# Math Help - Question about column space

1. ## Question about column space

Here's the question I'm trying to answer:

Suppose a 6 x 8 matrix A has four pivot columns. What is dim Nul A? Is Col A = R4? Why or why not?

I know that dim Nul A = 4 because there are 4 columns that are not pivot columns. But I'm unsure about the column space. I know that the four pivot columns consisting of Col A are linearly independent, but the column vectors of A exist in R6, not R4, because A is 6 x 8. Is having 4 linearly independent column vectors enough to say that they span R4, or is this statement untrue if the vectors are not in R4 to begin with?

I'd appreciate any insight!

2. ## Re: Question about column space

Originally Posted by Chaobunny
Here's the question I'm trying to answer:

Suppose a 6 x 8 matrix A has four pivot columns. What is dim Nul A? Is Col A = R4? Why or why not?

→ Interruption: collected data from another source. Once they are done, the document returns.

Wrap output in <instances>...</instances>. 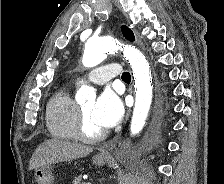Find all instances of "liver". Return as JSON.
I'll list each match as a JSON object with an SVG mask.
<instances>
[{
  "instance_id": "1",
  "label": "liver",
  "mask_w": 224,
  "mask_h": 184,
  "mask_svg": "<svg viewBox=\"0 0 224 184\" xmlns=\"http://www.w3.org/2000/svg\"><path fill=\"white\" fill-rule=\"evenodd\" d=\"M92 151V147L78 143L49 139L44 141L35 150L29 163V170L62 161L82 158L90 154Z\"/></svg>"
}]
</instances>
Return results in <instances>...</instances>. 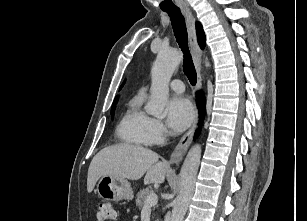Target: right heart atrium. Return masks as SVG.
<instances>
[{
  "label": "right heart atrium",
  "mask_w": 307,
  "mask_h": 221,
  "mask_svg": "<svg viewBox=\"0 0 307 221\" xmlns=\"http://www.w3.org/2000/svg\"><path fill=\"white\" fill-rule=\"evenodd\" d=\"M167 136L163 122L156 118L150 119V137L152 144H158L165 140Z\"/></svg>",
  "instance_id": "d8ad5b80"
}]
</instances>
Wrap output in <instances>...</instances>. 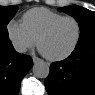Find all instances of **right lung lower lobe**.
Here are the masks:
<instances>
[{
  "mask_svg": "<svg viewBox=\"0 0 95 95\" xmlns=\"http://www.w3.org/2000/svg\"><path fill=\"white\" fill-rule=\"evenodd\" d=\"M32 65L31 57L17 53L10 40H0V95H17Z\"/></svg>",
  "mask_w": 95,
  "mask_h": 95,
  "instance_id": "right-lung-lower-lobe-1",
  "label": "right lung lower lobe"
}]
</instances>
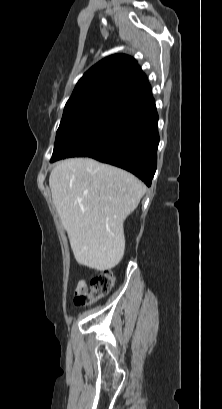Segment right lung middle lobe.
Returning <instances> with one entry per match:
<instances>
[{"mask_svg": "<svg viewBox=\"0 0 222 409\" xmlns=\"http://www.w3.org/2000/svg\"><path fill=\"white\" fill-rule=\"evenodd\" d=\"M124 109L119 104H100L64 110L50 162L93 152Z\"/></svg>", "mask_w": 222, "mask_h": 409, "instance_id": "right-lung-middle-lobe-1", "label": "right lung middle lobe"}]
</instances>
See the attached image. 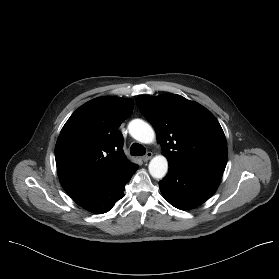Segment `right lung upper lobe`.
Here are the masks:
<instances>
[{
  "instance_id": "obj_1",
  "label": "right lung upper lobe",
  "mask_w": 279,
  "mask_h": 279,
  "mask_svg": "<svg viewBox=\"0 0 279 279\" xmlns=\"http://www.w3.org/2000/svg\"><path fill=\"white\" fill-rule=\"evenodd\" d=\"M129 98L99 97L79 107L62 128L55 159L72 199L97 192L136 168L122 149L121 123L133 111Z\"/></svg>"
}]
</instances>
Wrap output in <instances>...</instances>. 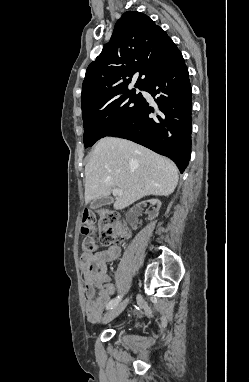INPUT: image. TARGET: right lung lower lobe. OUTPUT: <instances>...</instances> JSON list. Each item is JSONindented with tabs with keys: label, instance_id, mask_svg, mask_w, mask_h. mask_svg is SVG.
Returning <instances> with one entry per match:
<instances>
[{
	"label": "right lung lower lobe",
	"instance_id": "1",
	"mask_svg": "<svg viewBox=\"0 0 249 382\" xmlns=\"http://www.w3.org/2000/svg\"><path fill=\"white\" fill-rule=\"evenodd\" d=\"M143 90L155 105L143 98L139 111L108 136L131 140L171 158L183 173L191 155V86L181 57L157 71Z\"/></svg>",
	"mask_w": 249,
	"mask_h": 382
}]
</instances>
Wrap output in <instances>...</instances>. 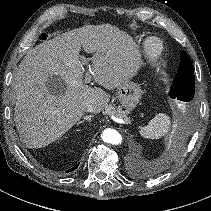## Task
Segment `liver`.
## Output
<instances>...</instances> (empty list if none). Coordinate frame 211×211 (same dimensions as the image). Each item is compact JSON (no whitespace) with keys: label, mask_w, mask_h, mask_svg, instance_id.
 <instances>
[{"label":"liver","mask_w":211,"mask_h":211,"mask_svg":"<svg viewBox=\"0 0 211 211\" xmlns=\"http://www.w3.org/2000/svg\"><path fill=\"white\" fill-rule=\"evenodd\" d=\"M81 47L93 55V79L105 89L118 88L135 75L137 48L130 36L111 26L85 25L28 51L13 79L14 120L28 148L45 147L62 137L84 115L86 103L94 105L96 114L107 106L109 94L83 80L88 63L80 57ZM53 75L63 81L58 95L46 85Z\"/></svg>","instance_id":"obj_1"}]
</instances>
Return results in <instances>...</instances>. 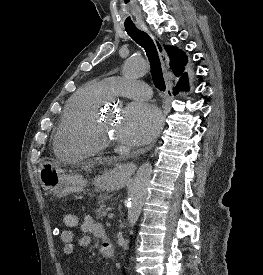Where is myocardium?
Returning a JSON list of instances; mask_svg holds the SVG:
<instances>
[{
  "label": "myocardium",
  "mask_w": 263,
  "mask_h": 275,
  "mask_svg": "<svg viewBox=\"0 0 263 275\" xmlns=\"http://www.w3.org/2000/svg\"><path fill=\"white\" fill-rule=\"evenodd\" d=\"M102 118V111H97L87 121L81 131L82 140L98 151L114 147L117 144L116 138L110 137L104 133Z\"/></svg>",
  "instance_id": "myocardium-1"
}]
</instances>
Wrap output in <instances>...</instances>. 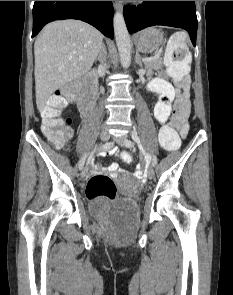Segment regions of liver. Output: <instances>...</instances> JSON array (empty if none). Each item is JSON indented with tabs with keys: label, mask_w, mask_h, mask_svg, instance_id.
Returning a JSON list of instances; mask_svg holds the SVG:
<instances>
[{
	"label": "liver",
	"mask_w": 233,
	"mask_h": 295,
	"mask_svg": "<svg viewBox=\"0 0 233 295\" xmlns=\"http://www.w3.org/2000/svg\"><path fill=\"white\" fill-rule=\"evenodd\" d=\"M103 35L80 20L47 24L34 44L36 105L40 112L61 86L87 74L102 48Z\"/></svg>",
	"instance_id": "6515ba94"
}]
</instances>
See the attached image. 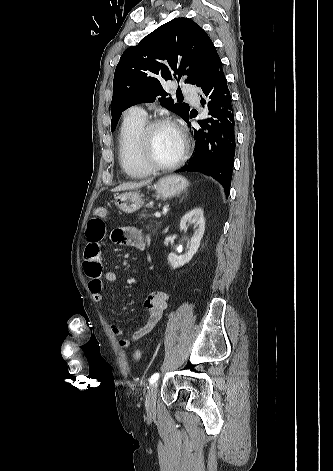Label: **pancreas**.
I'll use <instances>...</instances> for the list:
<instances>
[{"instance_id": "cf45deb5", "label": "pancreas", "mask_w": 333, "mask_h": 471, "mask_svg": "<svg viewBox=\"0 0 333 471\" xmlns=\"http://www.w3.org/2000/svg\"><path fill=\"white\" fill-rule=\"evenodd\" d=\"M146 207L149 209V208H150V205L147 204ZM151 217H152V215H150V214L147 213V209H145V210H144L143 212H141L140 215H139V218H140V219H145V220H147V219H149V218H151ZM159 226H160V223H158V222H156V221H152V220H150V221L148 222V224L146 225L147 229H148V230H152V232H156V230L159 228Z\"/></svg>"}]
</instances>
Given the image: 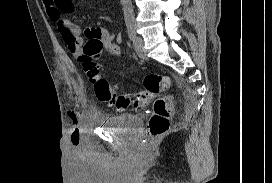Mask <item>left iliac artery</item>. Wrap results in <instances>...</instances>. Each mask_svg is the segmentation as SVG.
I'll return each instance as SVG.
<instances>
[{
    "instance_id": "obj_1",
    "label": "left iliac artery",
    "mask_w": 272,
    "mask_h": 183,
    "mask_svg": "<svg viewBox=\"0 0 272 183\" xmlns=\"http://www.w3.org/2000/svg\"><path fill=\"white\" fill-rule=\"evenodd\" d=\"M128 36L131 40L136 37V27L133 23L127 24Z\"/></svg>"
}]
</instances>
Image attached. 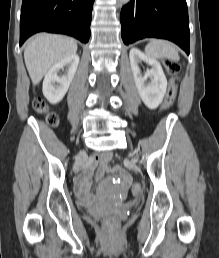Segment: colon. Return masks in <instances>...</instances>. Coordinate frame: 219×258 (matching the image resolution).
<instances>
[{
    "label": "colon",
    "mask_w": 219,
    "mask_h": 258,
    "mask_svg": "<svg viewBox=\"0 0 219 258\" xmlns=\"http://www.w3.org/2000/svg\"><path fill=\"white\" fill-rule=\"evenodd\" d=\"M164 68L170 76L168 88L165 94L164 102L161 106L162 111H166L172 107L177 95V86L175 77L180 71V65L173 60L167 59L164 61ZM34 109L40 113L45 114L47 122L55 126L58 123V117L54 113H48L46 105L42 99H35L33 102ZM131 192L133 196L138 197L141 195V186L137 183L132 185ZM120 221L115 215H108L103 221V232L106 237L115 236L119 232Z\"/></svg>",
    "instance_id": "colon-1"
}]
</instances>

I know that dim Nul A = 4 because there are 4 columns that are not pivot columns. But I'm unsure about the column space. I know that the four pivot columns consisting of Col A are linearly independent, but the column vectors of A exist in R6, not R4, because A is 6 x 8. Is having 4 linearly independent column vectors enough to say that they span R4, or is this statement untrue if the vectors are not in R4 to begin with?
I'd appreciate any insight!
Well, each column vector has 6 components so to say they span R4 is incorrect. Vectors in R4 have 4 components. What you have is a 4 dimensional span of 6 dimensional vectors in an 8 dimensional space. You can think of it as a 4 dimensional 'plane' in a 8 dimensional space if that helps.

All linear combinations of 4 linearly independant columns will span a 4 dimensional column space, so the dimension of column space of A must be 4.

I'm a lttle confused myself so maybe other posters can be more helpful

3. ## Re: Question about column space

no, col(A) is not R4. col(A) is a 4-dimensional subspace of R6, which is isomorphic to R4, but not equal to it.

col(A) is a space spanned by 4 columns of A. the pivot columns are a canonical choice, but any 4 linearly independent columns will do (bases are not unique).

but there is NO subset of R4 which contains ANY elements of col(A), no matter how linearly independent they are.

4. ## Re: Question about column space

As others have pointed out, strictly speaking, the column space is a four dimensional subspace of ] $R^6$, not $R^4$. The matrix has rank 4 and maps $R^8$ to a four dimensional subspace of $R^6$. By the "rank-nullity" the rank and nullity must add to the dimension of the domain space, 8, so the nullity is also 4.

5. ## Re: Question about column space

Thanks everyone this makes a lot more sense now!